Having come in to run at least 4 restaurants where the former chefs were already AWOL and in addition, having done dozens of consults on restaurants experiencing major management turnover or owner turnover I know the consequences of inventory oddities. Check it! The discrepancies found between what is logged and what can actually be there can be a very dramatic difference.

I’ll use the freezers as one of the most important areas to target, as this is the easiest place to hide discrepancies.

Some of the assorted things I have come across in freezers (a very small sampling of the total)

  • Fish heads, tails and trimmings (well wrapped so you couldn’t see it) labeled salmon fillets.
  • Frozen badly rotten haddock (to the tune of over 60 lbs) at market value and being written off as “good” inventory.
  • Beef trimmings to the tune of about 140 lbs. Labeled beef for stew, the “trimmings” were all fat and silverskin. They would have made a pretty inedible stew. Apparently every time a ribeye was prepped, the oddments were frozen (and of course written off on inventory as usable product).
  • Cases of butter that were way past due date, BTW, bad butter reeks!
  • Flap meat labeled Filet mignon.
  • Surimi (imitation crab) labeled fresh/frozen crab meat

The list goes on.

For dry good and perishables, check it, open it if possible (if its not sealed) and check dates.

Counting on inventory 6 cases of Kellogg’s Corn Flake mini boxes if they have been expired for over a year is not a realistic inventory item, nor is a 20 lb. tote of green lentils labeled De Puy lentils (a bit of a price difference there)

Checking goes for not just food, but also your liquor inventory

Make sure your booze isn’t watered (this can also be a tip off you have a closet drinker on the staff) and make sure your top shelf liquors really contain the real thing instead of well stock.

I did a consult a few years ago, where the bartender had emptied many of the top shelf gins and subbed well brands. During service he would have two bottles of the top shelf on hand, a person’s first drink got the real stuff and the following got the subbed well liquors.
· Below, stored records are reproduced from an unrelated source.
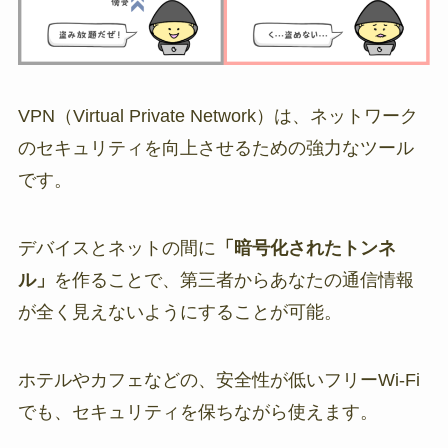
VPN（Virtual Private Network）は、ネットワーク
のセキュリティを向上させるための強力なツール
です。
デバイスとネットの間に
「暗号化されたトンネ
ル」
を作ることで、第三者からあなたの通信情報
が全く見えないようにすることが可能。
ホテルやカフェなどの、安全性が低いフリーWi-Fi
でも、セキュリティを保ちながら使えます。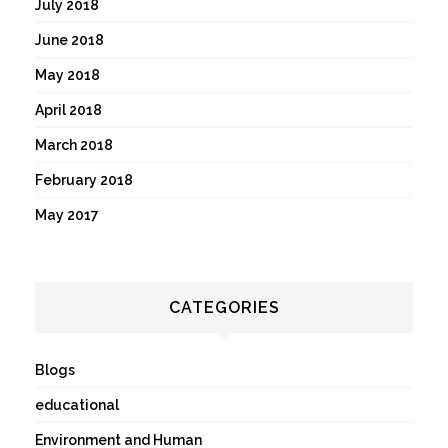
July 2018
June 2018
May 2018
April 2018
March 2018
February 2018
May 2017
CATEGORIES
Blogs
educational
Environment and Human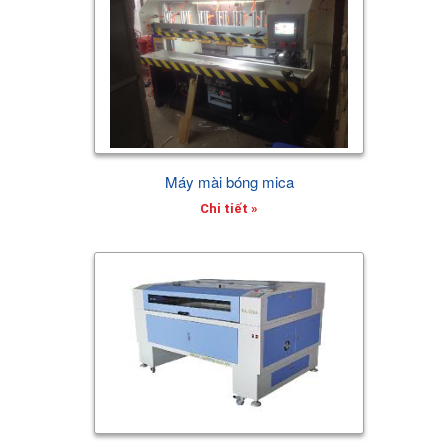
Máy mài bóng mica
Chi tiết »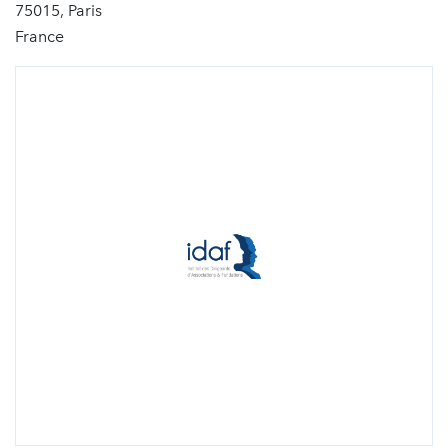
75015, Paris
France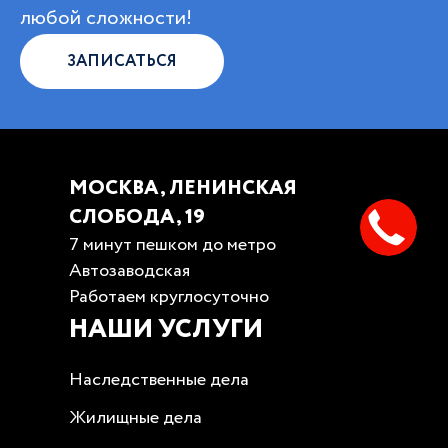
любой сложности!
ЗАПИСАТЬСЯ
МОСКВА, ЛЕНИНСКАЯ
СЛОБОДА, 19
7 минут пешком до метро
Автозаводская
Работаем круглосуточно
НАШИ УСЛУГИ
Наследственные дела
Жилищные дела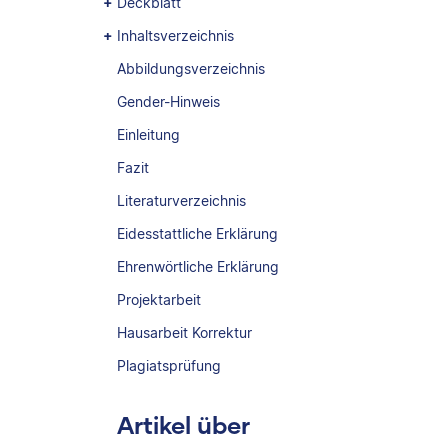
Deckblatt
Inhaltsverzeichnis
Abbildungsverzeichnis
Gender-Hinweis
Einleitung
Fazit
Literaturverzeichnis
Eidesstattliche Erklärung
Ehrenwörtliche Erklärung
Projektarbeit
Hausarbeit Korrektur
Plagiatsprüfung
Artikel über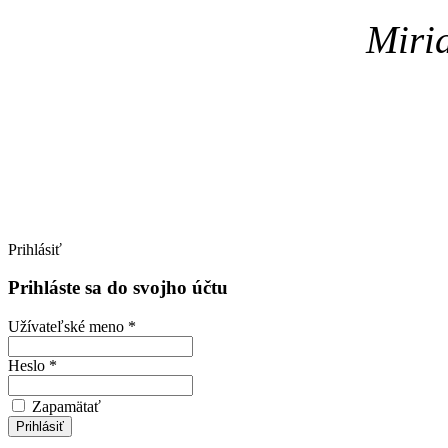
Miria
Prihlásiť
Prihláste sa do svojho účtu
Užívateľské meno *
Heslo *
Zapamätať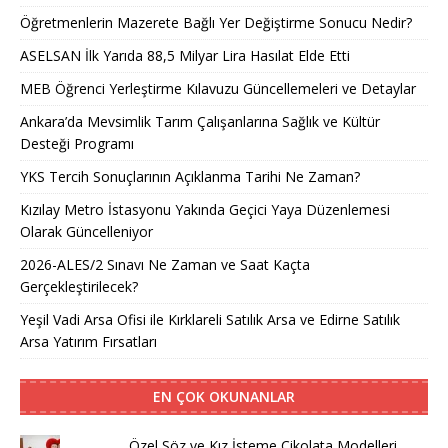
Öğretmenlerin Mazerete Bağlı Yer Değiştirme Sonucu Nedir?
ASELSAN İlk Yarıda 88,5 Milyar Lira Hasılat Elde Etti
MEB Öğrenci Yerleştirme Kılavuzu Güncellemeleri ve Detaylar
Ankara’da Mevsimlik Tarım Çalışanlarına Sağlık ve Kültür
Desteği Programı
YKS Tercih Sonuçlarının Açıklanma Tarihi Ne Zaman?
Kızılay Metro İstasyonu Yakında Geçici Yaya Düzenlemesi
Olarak Güncelleniyor
2026-ALES/2 Sınavı Ne Zaman ve Saat Kaçta
Gerçekleştirilecek?
Yeşil Vadi Arsa Ofisi ile Kırklareli Satılık Arsa ve Edirne Satılık
Arsa Yatırım Fırsatları
EN ÇOK OKUNANLAR
Özel Söz ve Kız İsteme Çikolata Modelleri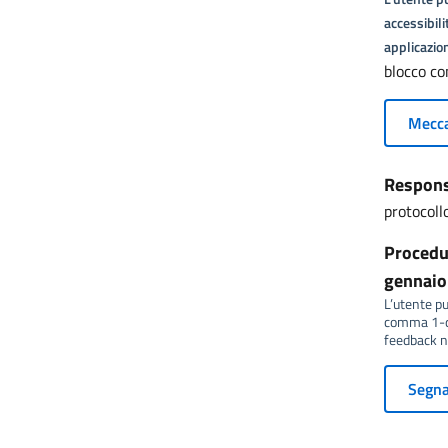
accessibili
applicazion
blocco co
Mecca
Responsa
protocol
Procedur
gennaio 
L’utente può
comma 1-qu
feedback no
Segnal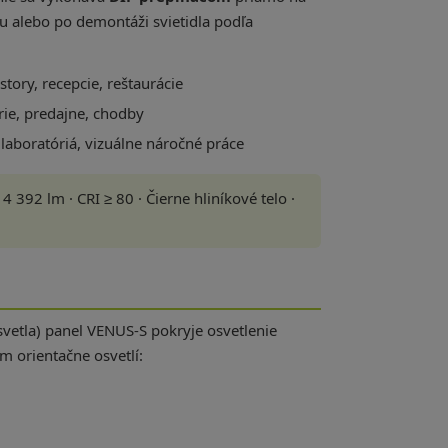
ou alebo po demontáži svietidla podľa
tory, recepcie, reštaurácie
rie, predajne, chodby
laboratóriá, vizuálne náročné práce
 392 lm · CRI ≥ 80 · Čierne hliníkové telo ·
svetla) panel VENUS-S pokryje osvetlenie
m orientačne osvetlí: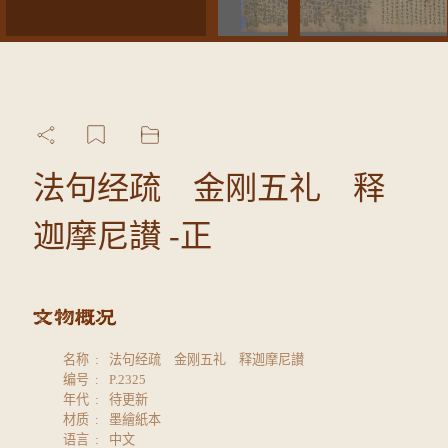
法句经疏 金刚五礼 释
迦摩尼讃 -正
名称
法句经疏 金刚五礼 释迦摩尼讃
编号
P.2325
年代
待更新
材质
墨繪紙本
语言
中文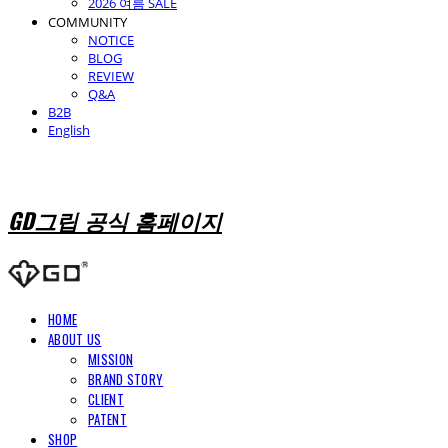
2026 여름 SALE
COMMUNITY
NOTICE
BLOG
REVIEW
Q&A
B2B
English
GD그립 공식 홈페이지
HOME
ABOUT US
MISSION
BRAND STORY
CLIENT
PATENT
SHOP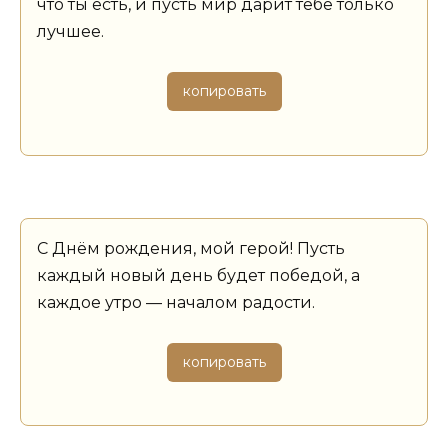
что ты есть, и пусть мир дарит тебе только
лучшее.
копировать
С Днём рождения, мой герой! Пусть
каждый новый день будет победой, а
каждое утро — началом радости.
копировать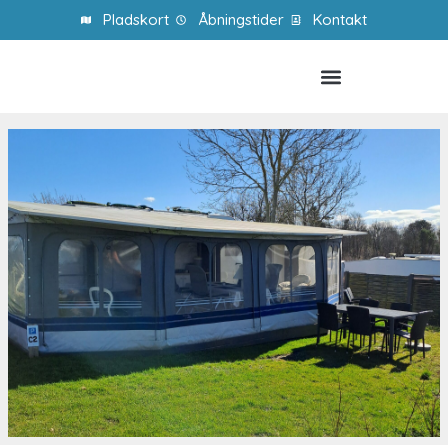
Pladskort
Åbningstider
Kontakt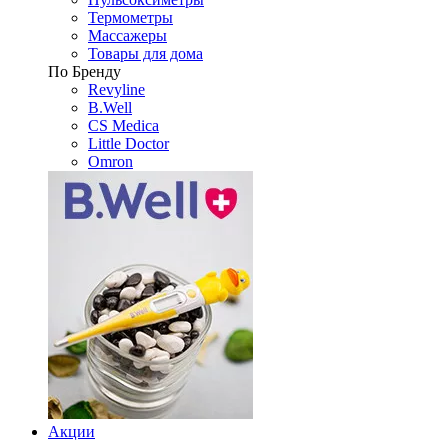
Термометры
Массажеры
Товары для дома
По Бренду
Revyline
B.Well
CS Medica
Little Doctor
Omron
Акции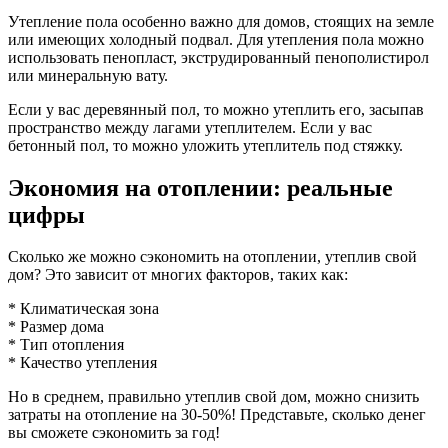
Утепление пола особенно важно для домов, стоящих на земле
или имеющих холодный подвал. Для утепления пола можно
использовать пенопласт, экструдированный пенополистирол
или минеральную вату.
Если у вас деревянный пол, то можно утеплить его, засыпав
пространство между лагами утеплителем. Если у вас
бетонный пол, то можно уложить утеплитель под стяжку.
Экономия на отоплении: реальные
цифры
Сколько же можно сэкономить на отоплении, утеплив свой
дом? Это зависит от многих факторов, таких как:
* Климатическая зона
* Размер дома
* Тип отопления
* Качество утепления
Но в среднем, правильно утеплив свой дом, можно снизить
затраты на отопление на 30-50%! Представьте, сколько денег
вы сможете сэкономить за год!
Even the best connoisseur of branded liquor after the first drink loses some of their taste sensitivity, especially if they are eating a meal or snacking on bar snacks.

I once took over a restaurant and the entire freezer inventory with the exception of a ½ case of layout bacon (counted on inventory as a full case) was completely bogus. Inventoried costs for the freezers were to the tune of over 12K, can we say a tad bit of fudging there?

This type of thing does not happen all the time, most people are inherently (or so I would like to believe) honest people, but if you are a new chef, one taking over an existing kitchen or an owner buying a already running restaurant, this is something that needs to be addressed ASAP.

If you find nothing wrong that’s terrific but if you don’t check, its you that gets screwed in the long run. Check it! It’s your food cost, your bottom line and your responsibility.

Just like buying a used car, you shouldn’t take someone’s word that the oil was changed regularly and the maintenance done, when in doubt, have it checked out.